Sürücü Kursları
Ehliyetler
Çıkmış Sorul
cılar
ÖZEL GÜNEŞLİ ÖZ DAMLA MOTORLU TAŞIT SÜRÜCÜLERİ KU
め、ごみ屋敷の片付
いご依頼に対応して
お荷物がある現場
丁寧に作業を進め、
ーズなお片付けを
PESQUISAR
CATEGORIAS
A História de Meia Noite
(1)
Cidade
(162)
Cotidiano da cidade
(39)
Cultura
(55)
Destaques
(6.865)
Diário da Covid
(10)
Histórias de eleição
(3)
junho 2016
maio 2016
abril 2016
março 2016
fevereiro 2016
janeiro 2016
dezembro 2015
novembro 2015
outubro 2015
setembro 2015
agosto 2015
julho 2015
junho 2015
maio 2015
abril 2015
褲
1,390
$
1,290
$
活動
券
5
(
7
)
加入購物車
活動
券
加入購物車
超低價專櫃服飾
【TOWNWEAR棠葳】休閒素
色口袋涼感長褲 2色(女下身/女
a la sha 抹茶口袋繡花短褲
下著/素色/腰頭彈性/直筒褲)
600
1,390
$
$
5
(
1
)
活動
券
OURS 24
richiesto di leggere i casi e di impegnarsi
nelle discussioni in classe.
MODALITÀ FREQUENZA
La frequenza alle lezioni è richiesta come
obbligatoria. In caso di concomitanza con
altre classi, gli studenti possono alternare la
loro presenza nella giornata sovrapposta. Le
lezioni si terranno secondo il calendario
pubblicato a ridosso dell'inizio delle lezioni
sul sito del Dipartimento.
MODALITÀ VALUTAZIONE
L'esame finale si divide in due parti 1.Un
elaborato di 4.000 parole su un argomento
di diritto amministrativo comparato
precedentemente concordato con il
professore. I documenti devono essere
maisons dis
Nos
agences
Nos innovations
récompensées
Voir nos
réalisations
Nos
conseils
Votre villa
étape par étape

* _Your goal_: Word for word and line for line, give the material again.

* _Your response_:
Sürücü Kursları
Ehliyetler
Çıkmış Sorul
cılar
ÖZEL GÜNEŞLİ ÖZ DAMLA MOTORLU TAŞIT SÜRÜCÜLERİ KU
め、ごみ屋敷の片付
いご依頼に対応して
お荷物がある現場
丁寧に作業を進め、
ーズなお片付けを
PESQUISAR
CATEGORIAS
A História de Meia Noite
(1)
Cidade
(162)
Cotidiano da cidade
(39)
Cultura
(55)
Destaques
(6.865)
Diário da Covid
(10)
Histórias de eleição
(3)
junho 2016
maio 2016
abril 2016
março 2016
fevereiro 2016
janeiro 2016
dezembro 2015
novembro 2015
outubro 2015
setembro 2015
agosto 2015
julho 2015
junho 2015
maio 2015
abril 2015
褲
1,390
$
1,290
$
活動
券
5
(
7
)
加入購物車
活動
券
加入購物車
超低價專櫃服飾
【TOWNWEAR棠葳】休閒素
色口袋涼感長褲 2色(女下身/女
a la sha 抹茶口袋繡花短褲
下著/素色/腰頭彈性/直筒褲)
600
1,390
$
$
5
(
1
)
活動
券
OURS 24
richiesto di leggere i casi e di impegnarsi
nelle discussioni in classe.
MODALITÀ FREQUENZA
La frequenza alle lezioni è richiesta come
obbligatoria. In caso di concomitanza con
altre classi, gli studenti possono alternare la
loro presenza nella giornata sovrapposta. Le
lezioni si terranno secondo il calendario
pubblicato a ridosso dell'inizio delle lezioni
sul sito del Dipartimento.
MODALITÀ VALUTAZIONE
L'esame finale si divide in due parti 1.Un
elaborato di 4.000 parole su un argomento
di diritto amministrativo comparato
precedentemente concordato con il
professore. I documenti devono essere
maisons dis
Nos
agences
Nos innovations
récompensées
Voir nos
réalisations
Nos
conseils
Votre villa
étape par étape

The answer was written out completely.